[SOURCE RECORDS Boundary: Start]
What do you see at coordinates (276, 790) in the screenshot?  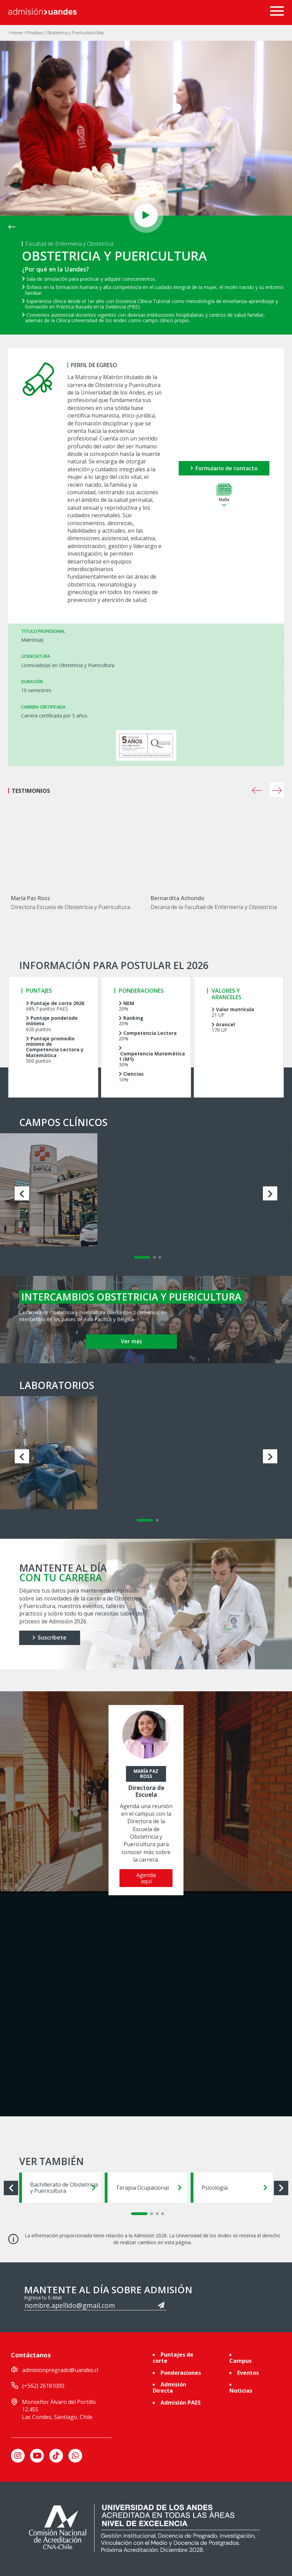 I see `next` at bounding box center [276, 790].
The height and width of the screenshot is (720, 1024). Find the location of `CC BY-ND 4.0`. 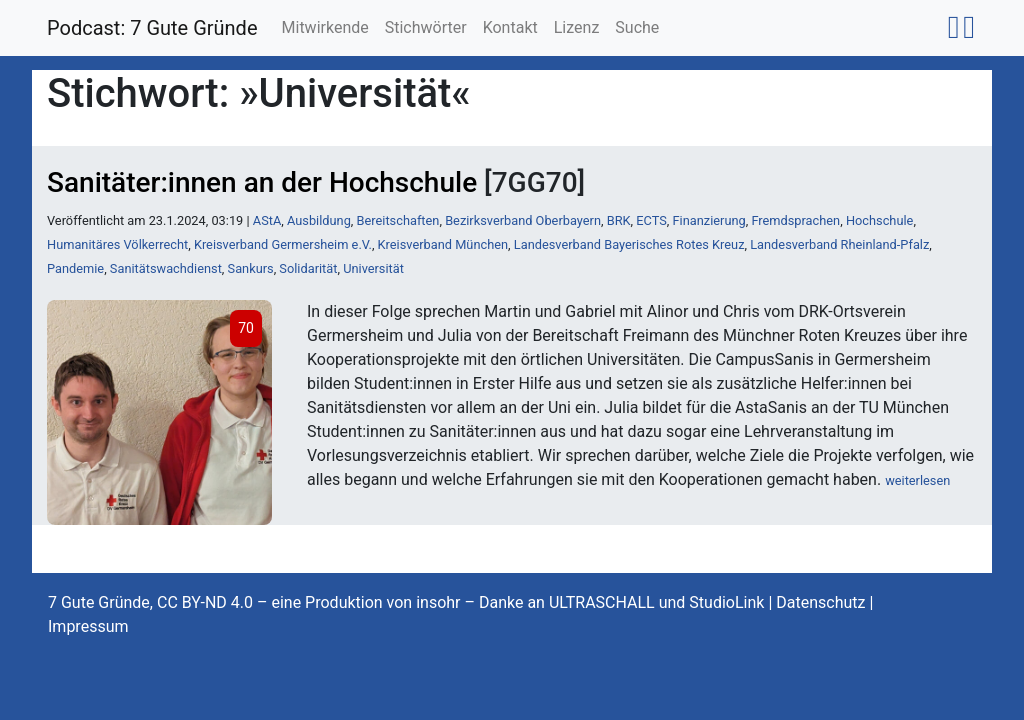

CC BY-ND 4.0 is located at coordinates (205, 602).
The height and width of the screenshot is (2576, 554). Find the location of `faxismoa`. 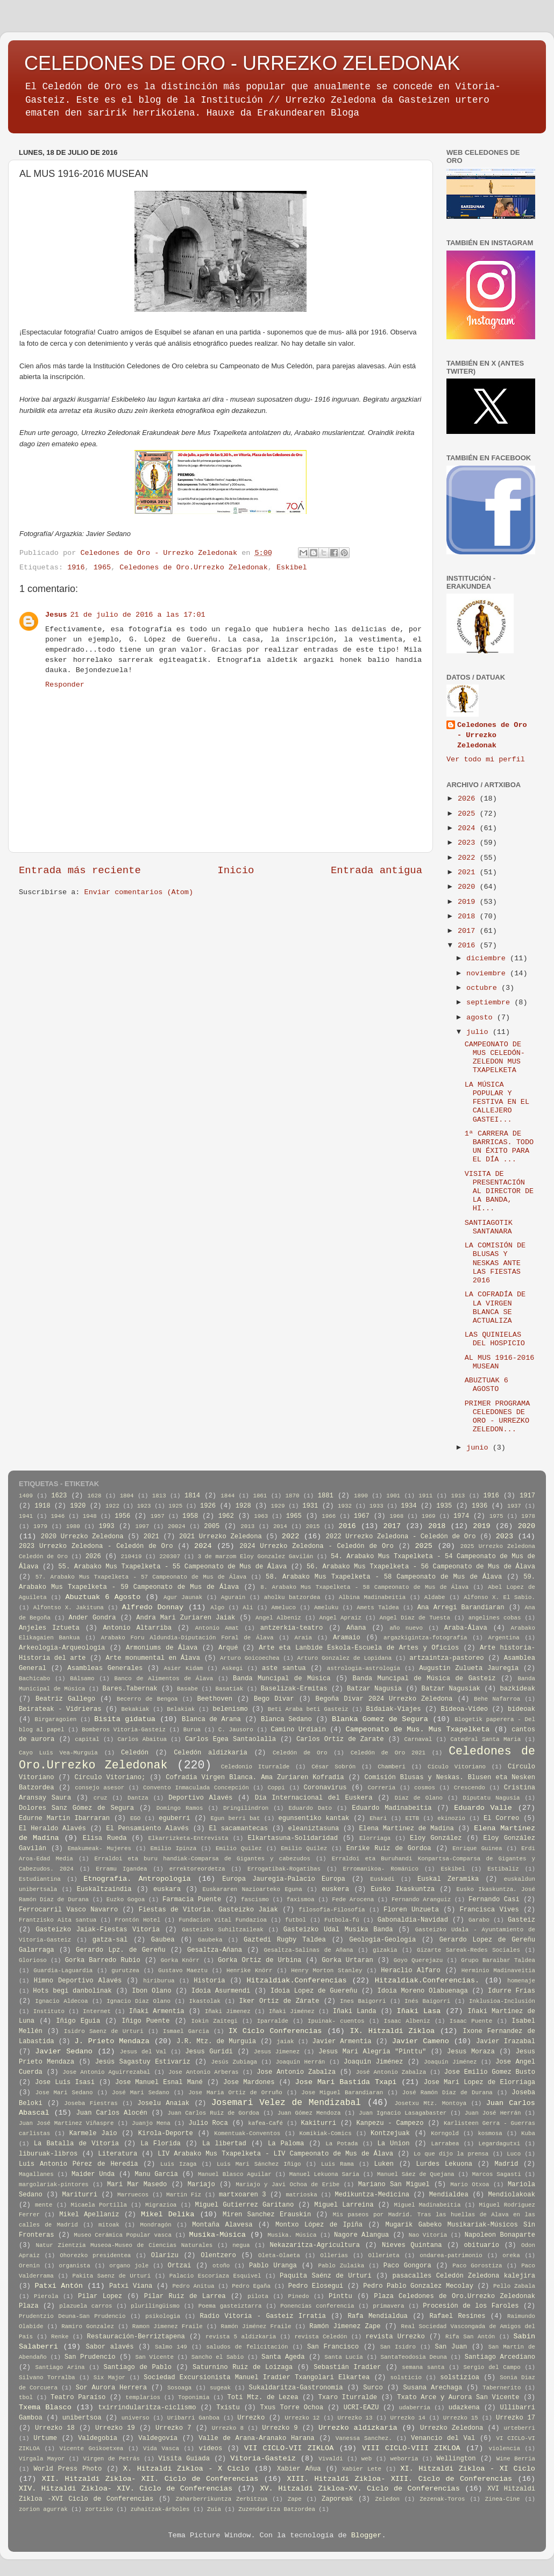

faxismoa is located at coordinates (301, 1899).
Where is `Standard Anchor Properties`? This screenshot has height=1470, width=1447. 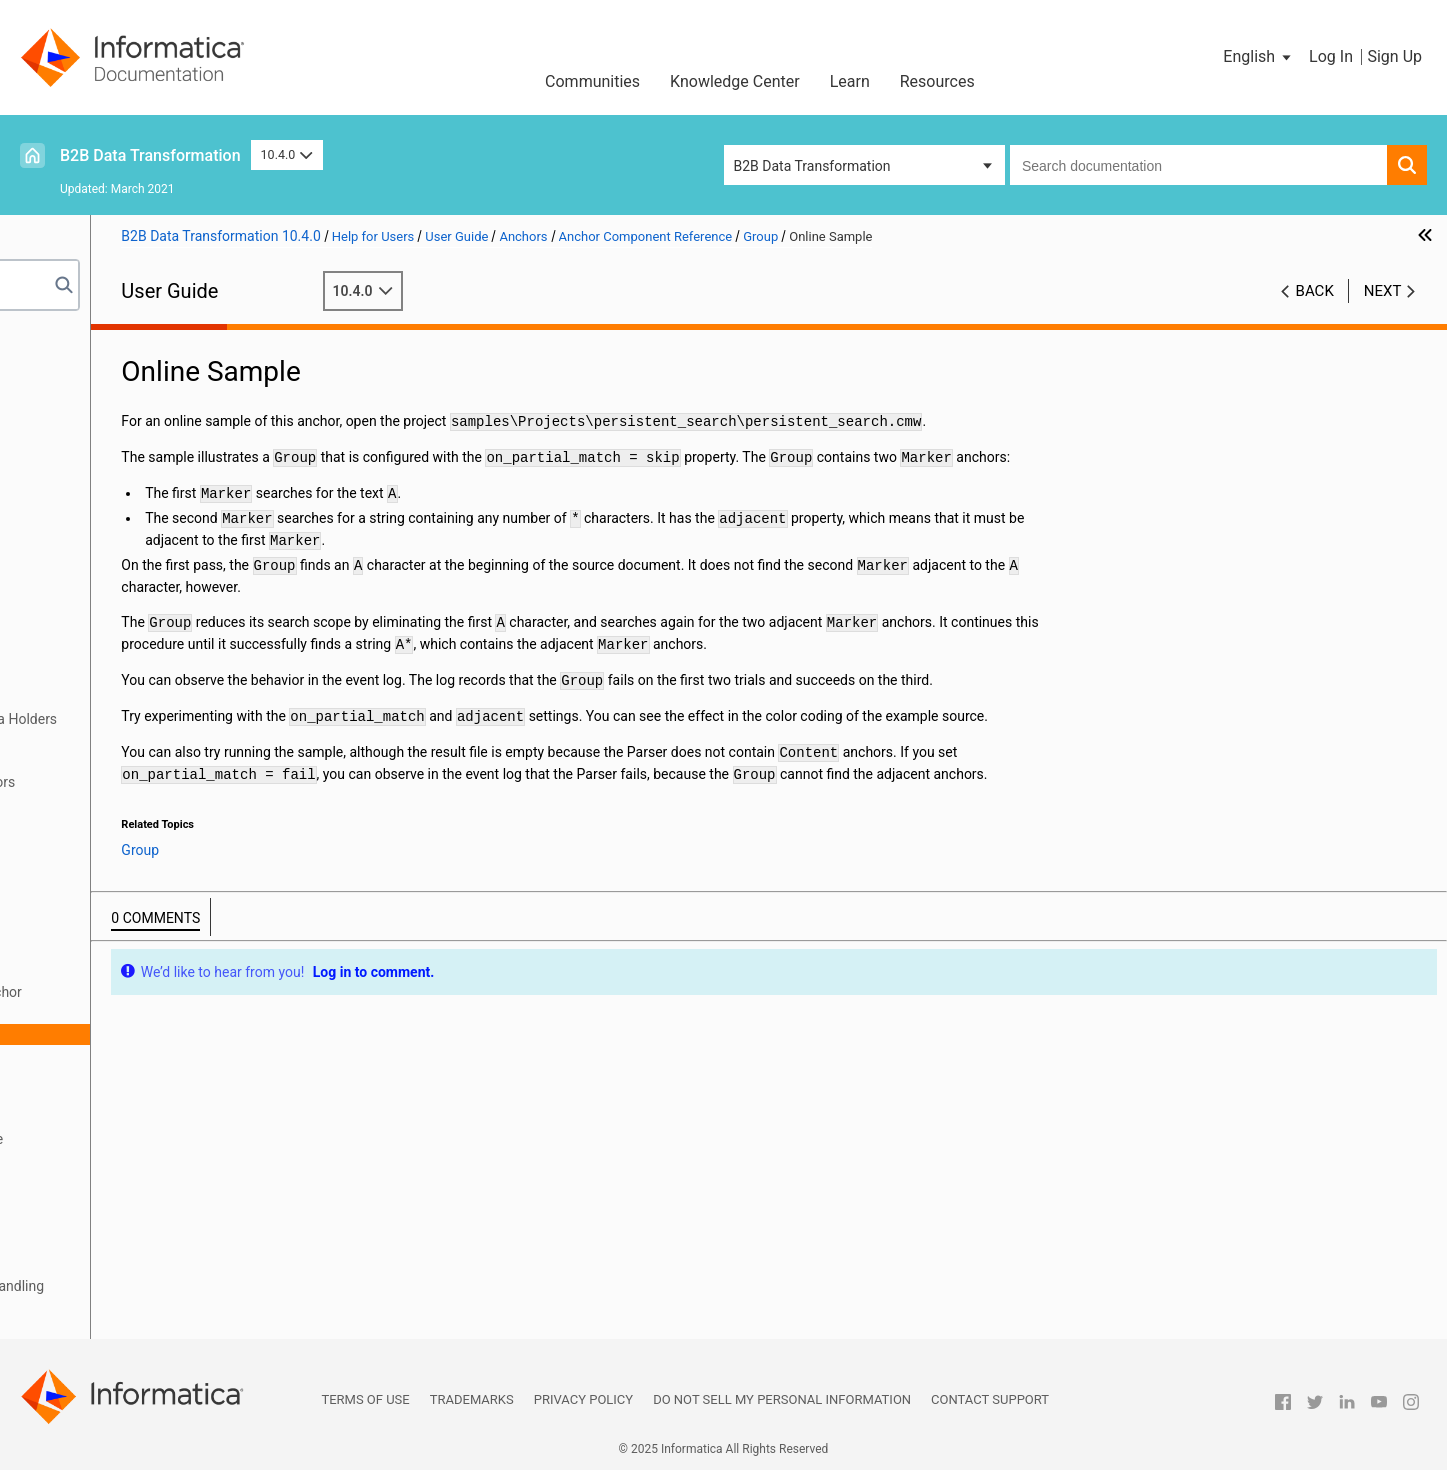 Standard Anchor Properties is located at coordinates (150, 761).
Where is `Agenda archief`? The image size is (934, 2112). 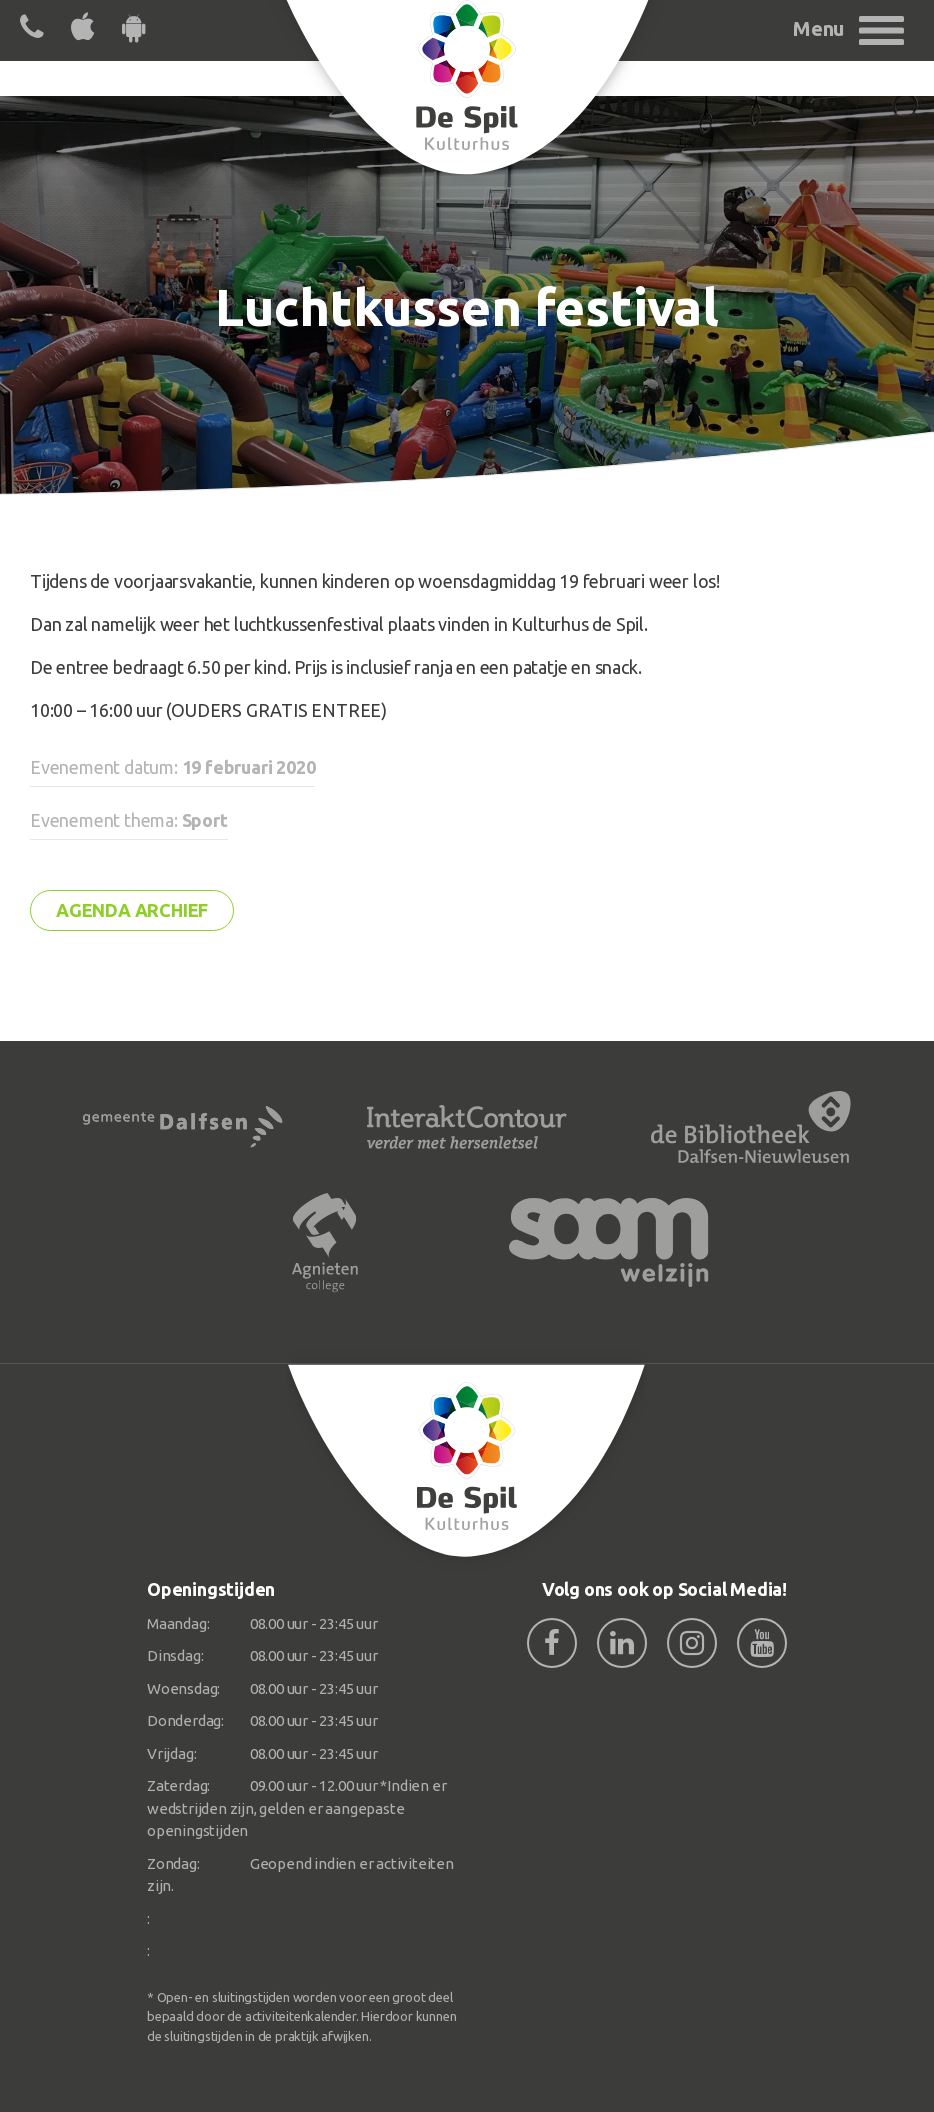
Agenda archief is located at coordinates (132, 910).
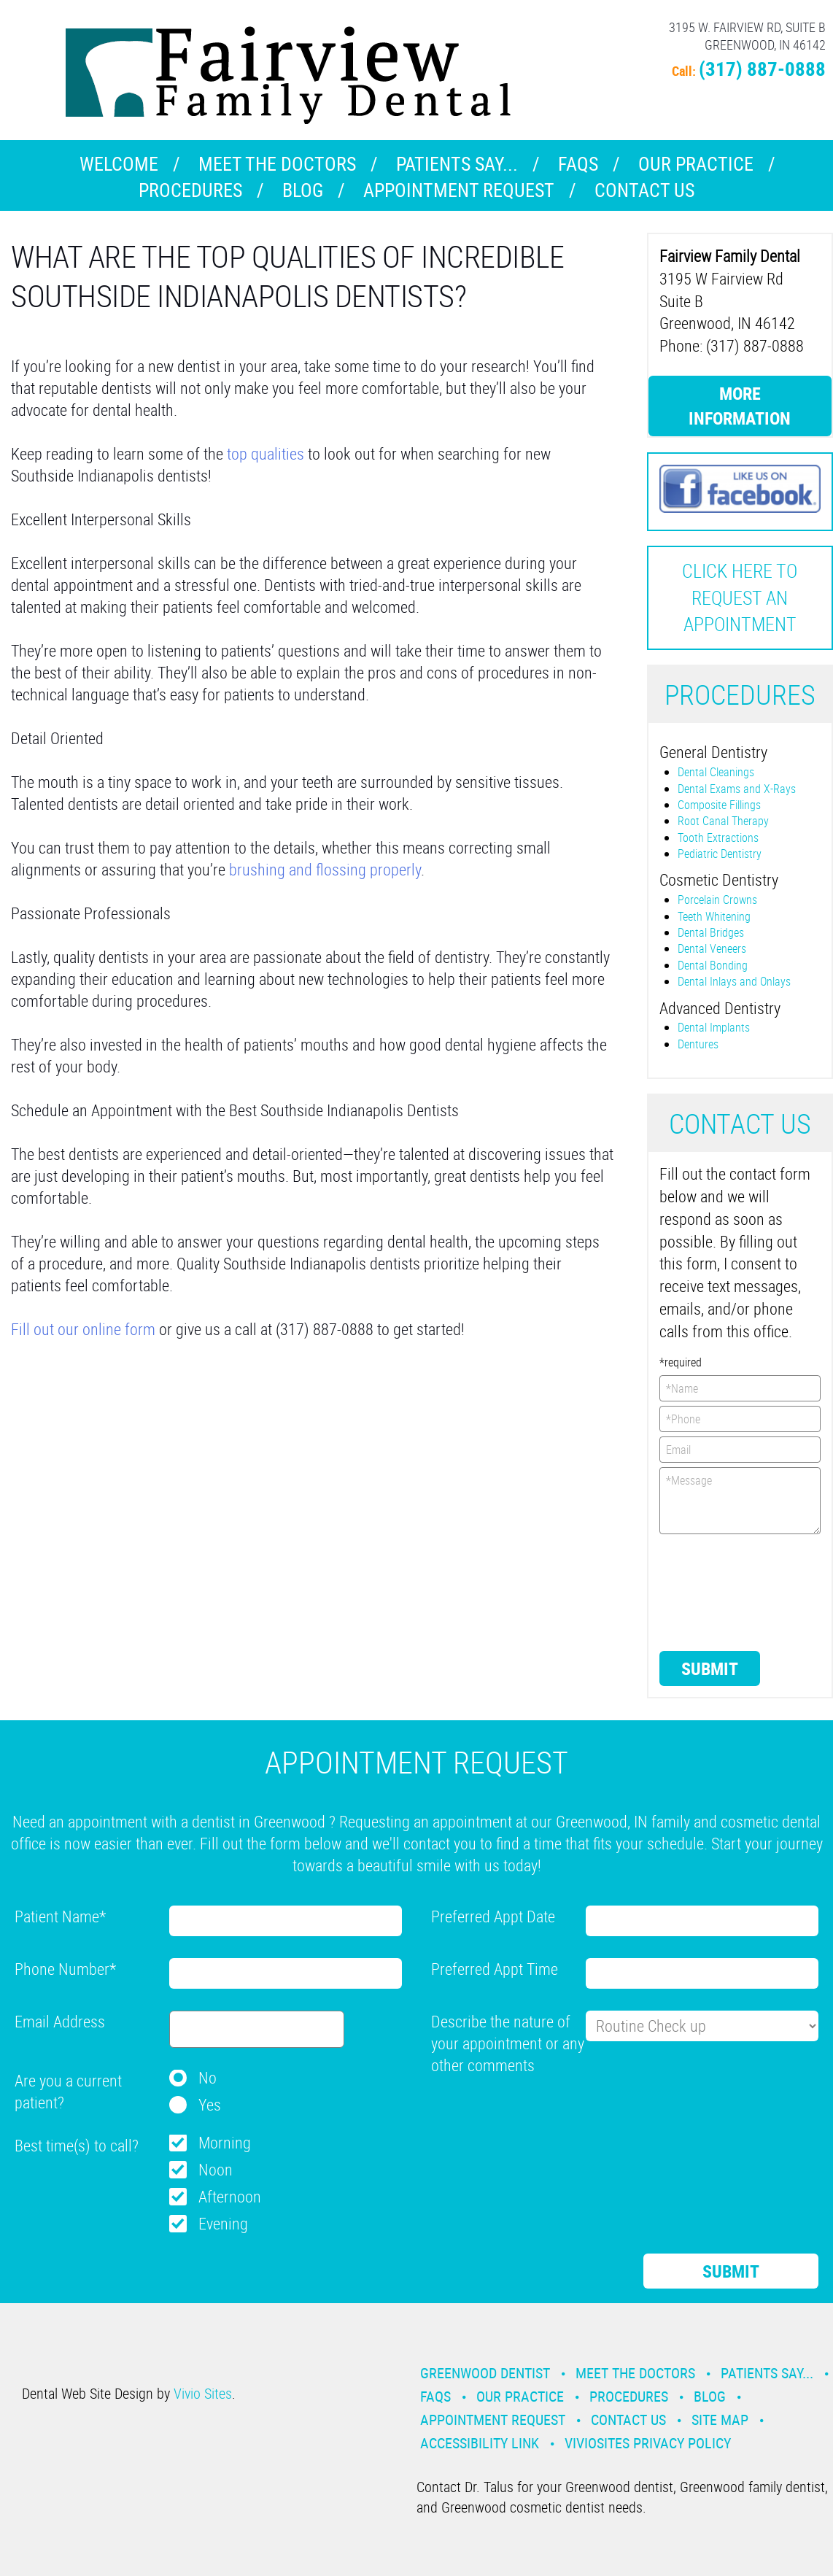 The image size is (833, 2576). Describe the element at coordinates (720, 854) in the screenshot. I see `Pediatric Dentistry` at that location.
[SOURCE RECORDS Boundary: End]
▶ [TASK STATEMENT]
Your task is to retype the lines running from the one that contains "is (934, 2112)." through the end of the records, and nothing else. Pictures are not part of the copy.

▶ [WRITTEN SOLUTION]
Where is `Agenda archief`? The image size is (934, 2112). 
Agenda archief is located at coordinates (132, 910).
 The image size is (833, 2576). Describe the element at coordinates (720, 854) in the screenshot. I see `Pediatric Dentistry` at that location.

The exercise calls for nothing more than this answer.